For these reasons, many pro-life supporters of health care reform supported an amendment offered by Bart Stupak (D-MI). The amendment stated simply that “no funds authorized under this act may be used to pay for any abortion or to cover any part of the costs of any health plan that includes abortion,” except for those that would be authorized under the Hyde amendment.
At first glace, the Stupak amendment seems to merely apply the Hyde criteria to any federally-operated “public option” plan or federal-funded public subsidies. Pro-choice critics, however, argue that the language could be interpreted to prevent health plans participating in the exchanges from offering abortion coverage to any of their customers, even those who are not using federal subsidies. That was probably not Stupak’s intent—and I personally think it’s a stretch to interpret the language that way—but it might be useful for him to clarify this if he offers the amendment again on the House floor.
The Senate bill approved by the Finance committee yesterday took a slightly different approach to some of these issues in an effort to address pro-life concerns.

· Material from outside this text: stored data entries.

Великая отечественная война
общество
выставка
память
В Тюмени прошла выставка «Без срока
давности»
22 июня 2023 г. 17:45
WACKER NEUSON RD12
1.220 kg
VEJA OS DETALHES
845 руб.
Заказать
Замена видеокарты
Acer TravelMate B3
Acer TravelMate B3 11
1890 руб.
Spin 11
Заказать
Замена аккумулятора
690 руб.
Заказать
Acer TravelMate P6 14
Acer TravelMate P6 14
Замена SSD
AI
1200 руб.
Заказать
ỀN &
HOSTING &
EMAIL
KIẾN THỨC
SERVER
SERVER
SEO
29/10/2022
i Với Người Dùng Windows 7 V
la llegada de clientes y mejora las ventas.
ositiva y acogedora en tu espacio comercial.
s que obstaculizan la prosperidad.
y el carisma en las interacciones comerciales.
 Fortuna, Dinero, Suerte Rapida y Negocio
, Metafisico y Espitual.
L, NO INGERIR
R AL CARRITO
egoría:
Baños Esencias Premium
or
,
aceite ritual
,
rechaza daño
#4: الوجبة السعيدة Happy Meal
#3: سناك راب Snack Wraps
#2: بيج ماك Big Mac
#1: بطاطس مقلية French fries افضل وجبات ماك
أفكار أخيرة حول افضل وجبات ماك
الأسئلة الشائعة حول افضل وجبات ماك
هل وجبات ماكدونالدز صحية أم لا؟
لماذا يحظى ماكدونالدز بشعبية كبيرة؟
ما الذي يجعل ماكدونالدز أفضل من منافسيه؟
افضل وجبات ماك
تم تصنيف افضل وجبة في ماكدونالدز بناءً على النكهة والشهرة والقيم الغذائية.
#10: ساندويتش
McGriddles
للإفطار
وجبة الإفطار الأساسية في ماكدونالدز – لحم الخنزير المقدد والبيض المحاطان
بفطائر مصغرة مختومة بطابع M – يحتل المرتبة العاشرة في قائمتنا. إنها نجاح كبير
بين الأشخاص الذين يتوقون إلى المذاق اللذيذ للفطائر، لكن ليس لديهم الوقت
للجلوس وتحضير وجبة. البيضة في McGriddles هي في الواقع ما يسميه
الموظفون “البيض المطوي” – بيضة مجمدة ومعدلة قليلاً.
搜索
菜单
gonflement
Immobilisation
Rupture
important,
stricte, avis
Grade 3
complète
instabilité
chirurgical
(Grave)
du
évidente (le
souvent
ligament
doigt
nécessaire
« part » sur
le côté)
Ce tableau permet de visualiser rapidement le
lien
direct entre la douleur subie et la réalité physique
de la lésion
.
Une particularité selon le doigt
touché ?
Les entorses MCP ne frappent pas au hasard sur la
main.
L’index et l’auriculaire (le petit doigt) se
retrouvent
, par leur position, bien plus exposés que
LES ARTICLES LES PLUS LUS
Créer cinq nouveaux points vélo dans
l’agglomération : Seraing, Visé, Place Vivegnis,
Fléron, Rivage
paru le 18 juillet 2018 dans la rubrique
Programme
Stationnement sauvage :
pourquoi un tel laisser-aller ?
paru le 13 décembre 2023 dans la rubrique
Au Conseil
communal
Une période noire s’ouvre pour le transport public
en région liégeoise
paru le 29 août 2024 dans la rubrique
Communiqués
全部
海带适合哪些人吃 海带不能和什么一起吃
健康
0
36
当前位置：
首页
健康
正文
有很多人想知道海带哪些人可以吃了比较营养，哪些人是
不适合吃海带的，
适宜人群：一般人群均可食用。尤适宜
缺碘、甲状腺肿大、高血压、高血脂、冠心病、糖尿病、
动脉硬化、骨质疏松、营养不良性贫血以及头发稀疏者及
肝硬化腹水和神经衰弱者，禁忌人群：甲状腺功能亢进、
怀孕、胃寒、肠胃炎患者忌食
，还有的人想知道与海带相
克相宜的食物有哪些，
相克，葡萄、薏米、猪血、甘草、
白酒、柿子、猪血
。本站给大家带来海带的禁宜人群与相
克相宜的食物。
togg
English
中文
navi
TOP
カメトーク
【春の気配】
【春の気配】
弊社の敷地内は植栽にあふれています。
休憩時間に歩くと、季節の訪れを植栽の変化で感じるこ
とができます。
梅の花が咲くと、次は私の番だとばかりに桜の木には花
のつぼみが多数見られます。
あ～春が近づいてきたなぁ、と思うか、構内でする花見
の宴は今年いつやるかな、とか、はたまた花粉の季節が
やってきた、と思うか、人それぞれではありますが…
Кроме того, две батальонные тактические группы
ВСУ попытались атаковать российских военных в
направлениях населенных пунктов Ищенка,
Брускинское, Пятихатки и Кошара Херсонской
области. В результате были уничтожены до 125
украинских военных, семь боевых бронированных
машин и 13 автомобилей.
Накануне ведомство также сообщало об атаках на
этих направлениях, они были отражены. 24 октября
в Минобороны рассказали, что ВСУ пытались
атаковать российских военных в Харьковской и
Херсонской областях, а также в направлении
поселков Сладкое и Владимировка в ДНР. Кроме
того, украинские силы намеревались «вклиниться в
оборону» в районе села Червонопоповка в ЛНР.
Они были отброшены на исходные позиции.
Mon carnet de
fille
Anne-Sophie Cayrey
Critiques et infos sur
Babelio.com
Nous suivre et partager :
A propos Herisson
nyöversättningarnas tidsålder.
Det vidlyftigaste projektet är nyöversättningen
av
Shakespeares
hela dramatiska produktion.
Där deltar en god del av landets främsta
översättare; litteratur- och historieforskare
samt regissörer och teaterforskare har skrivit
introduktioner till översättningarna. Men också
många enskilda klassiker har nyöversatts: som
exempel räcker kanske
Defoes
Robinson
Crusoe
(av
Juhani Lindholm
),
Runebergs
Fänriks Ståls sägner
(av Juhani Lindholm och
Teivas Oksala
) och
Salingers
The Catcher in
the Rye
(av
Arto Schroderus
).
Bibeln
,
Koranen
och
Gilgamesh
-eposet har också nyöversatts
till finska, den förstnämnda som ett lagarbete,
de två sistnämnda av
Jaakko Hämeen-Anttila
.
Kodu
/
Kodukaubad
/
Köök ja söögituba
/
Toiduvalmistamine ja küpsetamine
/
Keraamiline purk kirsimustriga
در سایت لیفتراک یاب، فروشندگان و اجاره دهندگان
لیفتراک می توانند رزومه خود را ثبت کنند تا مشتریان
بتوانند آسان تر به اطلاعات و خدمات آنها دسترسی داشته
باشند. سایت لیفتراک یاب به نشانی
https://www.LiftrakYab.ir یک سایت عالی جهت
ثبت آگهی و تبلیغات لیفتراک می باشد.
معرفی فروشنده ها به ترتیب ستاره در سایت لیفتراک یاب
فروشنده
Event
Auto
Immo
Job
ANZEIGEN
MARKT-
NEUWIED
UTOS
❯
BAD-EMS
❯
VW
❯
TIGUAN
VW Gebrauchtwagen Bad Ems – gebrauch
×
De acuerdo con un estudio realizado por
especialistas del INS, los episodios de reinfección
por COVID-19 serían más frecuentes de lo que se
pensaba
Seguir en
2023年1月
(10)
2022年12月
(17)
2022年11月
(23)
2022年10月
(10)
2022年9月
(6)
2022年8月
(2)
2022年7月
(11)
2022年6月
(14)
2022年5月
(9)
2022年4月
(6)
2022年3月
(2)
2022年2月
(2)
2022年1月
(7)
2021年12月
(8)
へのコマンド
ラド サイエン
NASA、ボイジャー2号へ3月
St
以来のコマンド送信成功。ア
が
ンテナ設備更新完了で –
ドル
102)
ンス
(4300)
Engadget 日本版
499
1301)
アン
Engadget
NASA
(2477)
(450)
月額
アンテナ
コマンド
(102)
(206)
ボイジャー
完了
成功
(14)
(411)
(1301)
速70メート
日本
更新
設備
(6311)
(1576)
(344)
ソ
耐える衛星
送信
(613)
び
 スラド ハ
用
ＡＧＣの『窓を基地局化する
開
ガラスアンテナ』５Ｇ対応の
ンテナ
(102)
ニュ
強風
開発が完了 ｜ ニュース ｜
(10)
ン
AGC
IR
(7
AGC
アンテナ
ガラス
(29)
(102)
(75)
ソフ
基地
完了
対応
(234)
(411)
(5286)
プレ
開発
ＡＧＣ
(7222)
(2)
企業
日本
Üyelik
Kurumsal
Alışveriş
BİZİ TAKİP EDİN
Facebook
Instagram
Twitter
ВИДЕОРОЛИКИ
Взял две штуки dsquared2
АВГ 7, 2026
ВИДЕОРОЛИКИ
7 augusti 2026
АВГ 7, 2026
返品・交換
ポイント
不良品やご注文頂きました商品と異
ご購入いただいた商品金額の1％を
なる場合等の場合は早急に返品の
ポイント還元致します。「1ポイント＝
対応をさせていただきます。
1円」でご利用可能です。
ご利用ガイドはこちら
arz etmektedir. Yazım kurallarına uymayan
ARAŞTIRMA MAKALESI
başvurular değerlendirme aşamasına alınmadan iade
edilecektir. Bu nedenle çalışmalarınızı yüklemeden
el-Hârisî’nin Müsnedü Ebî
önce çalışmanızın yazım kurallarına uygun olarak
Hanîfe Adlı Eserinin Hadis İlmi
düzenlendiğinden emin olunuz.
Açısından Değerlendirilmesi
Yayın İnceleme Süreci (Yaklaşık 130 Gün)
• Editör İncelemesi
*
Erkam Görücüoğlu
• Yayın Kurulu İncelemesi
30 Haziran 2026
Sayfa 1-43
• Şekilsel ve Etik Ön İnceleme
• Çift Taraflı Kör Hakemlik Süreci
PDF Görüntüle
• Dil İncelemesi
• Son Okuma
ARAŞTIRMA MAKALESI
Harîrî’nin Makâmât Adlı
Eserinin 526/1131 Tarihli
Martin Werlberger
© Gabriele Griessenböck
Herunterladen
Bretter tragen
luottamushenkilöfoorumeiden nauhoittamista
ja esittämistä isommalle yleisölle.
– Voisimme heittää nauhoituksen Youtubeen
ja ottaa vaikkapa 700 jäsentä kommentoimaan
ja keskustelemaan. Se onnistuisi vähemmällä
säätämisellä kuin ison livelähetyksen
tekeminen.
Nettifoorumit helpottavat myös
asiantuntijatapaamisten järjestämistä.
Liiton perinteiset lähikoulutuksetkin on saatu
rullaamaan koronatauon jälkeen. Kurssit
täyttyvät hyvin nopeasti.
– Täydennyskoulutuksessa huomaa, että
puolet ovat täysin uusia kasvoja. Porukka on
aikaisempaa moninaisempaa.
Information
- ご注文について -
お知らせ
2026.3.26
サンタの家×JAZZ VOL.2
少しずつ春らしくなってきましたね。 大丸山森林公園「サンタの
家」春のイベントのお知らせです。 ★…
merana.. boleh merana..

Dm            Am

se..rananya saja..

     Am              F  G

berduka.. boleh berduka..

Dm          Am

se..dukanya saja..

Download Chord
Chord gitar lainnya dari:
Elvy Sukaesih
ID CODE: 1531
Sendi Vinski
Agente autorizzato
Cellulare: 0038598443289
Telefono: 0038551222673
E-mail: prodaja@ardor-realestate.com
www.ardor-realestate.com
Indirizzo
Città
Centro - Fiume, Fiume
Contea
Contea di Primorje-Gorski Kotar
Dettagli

First of all, the bill states that coverage for abortions (other than those permitted under Hyde) cannot be part of the standard benefits package. However, plans would still be allowed to offer such coverage voluntarily. Using language similar to the House Capps-Waxman amendment, individuals could enroll in those plans using federal subsidies but the plans would be required to demonstrate that the subsidies were not used to pay for abortions. The subsidies also appear to be structured as tax credits rather than direct payments from the government to health plans.
Steve Waldman, Editor of Beliefnet (who, it must be said, has done the best job of anyone of keeping track of this debate) has suggested an alternative to Capps-Waxman. Under his proposal, abortion would not be part of the standard benefit package, but individuals purchasing insurance coverage from private carriers through the exchange would be able to purchase a rider to their policy using their own money. While Waldman doesn’t provide details, his proposal suggests at least some government role in regulating such a market, but no federal funding would be used to subsidize the coverage. It’s an intriguing suggestion, one that got a moderately favorable review from Richard Doerflinger at the USCCB. Senator Hatch (R-UT) actually proposed something similar as an amendment to the Senate Finance bill, but the amendment was defeated.
The question, of course, is whether enough people are interested in a grand bargain that would take the abortion issue off the table. The Obama administration seems to be sticking to its position that no further legislative changes are needed to address this issue, despite the strenuous protestations of the USCCB to the contrary. In the House, the Democrats have 78 more seats than the Republicans. Even if they lost the 40 pro-life Democrats who have threatened to vote against the bill, they might still have enough for passage. While some national pro-life groups—such as the NRLC—are ostensibly neutral on health care reform, a significant share of grassroots pro-life advocates appear so deeply suspicious of Obama that is hard to imagine them not mounting a strong campaign to defeat the final bill. I suspect that the Obama administration would like the support—or at least the neutrality—of the USCCB, but the lack of such support will certainly not prevent him from moving forward. In the end, the political will to do a deal—on all sides—may just not be there.